My personal jail ministryFree Access

I spend about an hour in jail most weeks. No, it’s not a secret life of crime–I go as a Bible teacher. My training for this is my own growth as a Christian and what I have learned, and my goal is to share the Good News.

For me this Jail Ministry began several years ago when I was asked by several other members of my church—the Pleasanton Church of Christ—to consider becoming part of it. I was a little reluctant for several reasons.  First, I have spent a good part of my life trying to stay out of jail, why would I want to go into one?  Second, I wondered if the inmates would be friendly to me, and would they be receptive to the message I was bringing?

But maybe the most important thing to me—was I a good enough teacher? Could I truly teach the Bible to a group of strangers in what might be termed a less than ideal social setting?

After being screened for communicable diseases and possible police records, I was cleared to enter the Atascosa County Jail, Bible in hand, to share the news of God’s love for us and His desire to rescue us from our sins. Most Thursdays there are three men from my church who conduct our Bible study in a general purpose classroom in the County Jail.  I found out that it wasn’t near as intimidating as I thought it would be, and it is rewarding. On Fridays my wife, along with several other ladies from our church, carries out a similar ministry for the women inmates at the County Jail.  Both of us have learned a great deal carrying out these studies.

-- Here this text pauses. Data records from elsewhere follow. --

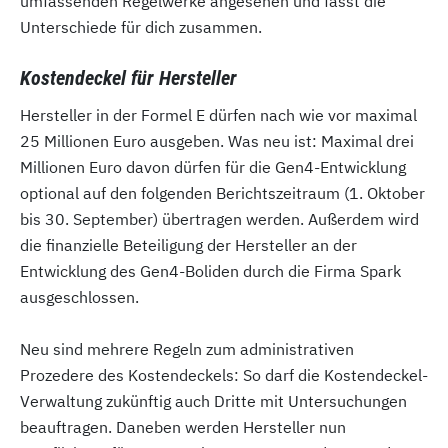
umfassenden Regelwerke angesehen und fasst die
Unterschiede für dich zusammen.
Kostendeckel für Hersteller
Hersteller in der Formel E dürfen nach wie vor maximal
25 Millionen Euro ausgeben. Was neu ist: Maximal drei
Millionen Euro davon dürfen für die Gen4-Entwicklung
optional auf den folgenden Berichtszeitraum (1. Oktober
bis 30. September) übertragen werden. Außerdem wird
die finanzielle Beteiligung der Hersteller an der
Entwicklung des Gen4-Boliden durch die Firma Spark
ausgeschlossen.
Neu sind mehrere Regeln zum administrativen
Prozedere des Kostendeckels: So darf die Kostendeckel-
Verwaltung zukünftig auch Dritte mit Untersuchungen
beauftragen. Daneben werden Hersteller nun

I have found it to be a wonderful experience. I have had to learn more about God’s Word so I can teach it better. I have also come to respect and like the inmates who participate in our study sessions. They are non-violent offenders, many with serious personal problems they are struggling to resolve. They need help—most of which can come from the Almighty with our help.

Our studies are voluntary. No inmate is required to take part. When I teach I try to stick to the basic message of Jesus Christ’s sacrifice for our sins and the lessons He taught us, but also to highlight how our Church brings that message to the world. We encourage the inmates to study on their own and to have a prayer life and to share their faith. We have been told that our ministry has had a positive effect in the jail.

Speaking for myself, I try in these studies to be an encourager and one who brings the basic message that—with our help–God can help us be better than our instincts lead us to be. We have found this message also demands we become more knowledgeable of Scriptures and the message God brings us through it.

Christians are not perfect people, but we are forgiven and through our belief in a Risen Savior are empowered to help bring others to the Salvation that we have been promised.

I have not always been a practicing Christian and I certainly have committed my share of sins. I have found with God’s help I can be a better person. Through this ministry I have experienced personal growth, and have tried to be a servant, as Christ Himself was during His days on Earth. And I think this service has helped make me a better person, as well.

And I sincerely hope we have helped shine God’s light into a place where it is needed and very much appreciated.

WARREN DOMKE is a columnist for the Pleasanton Express.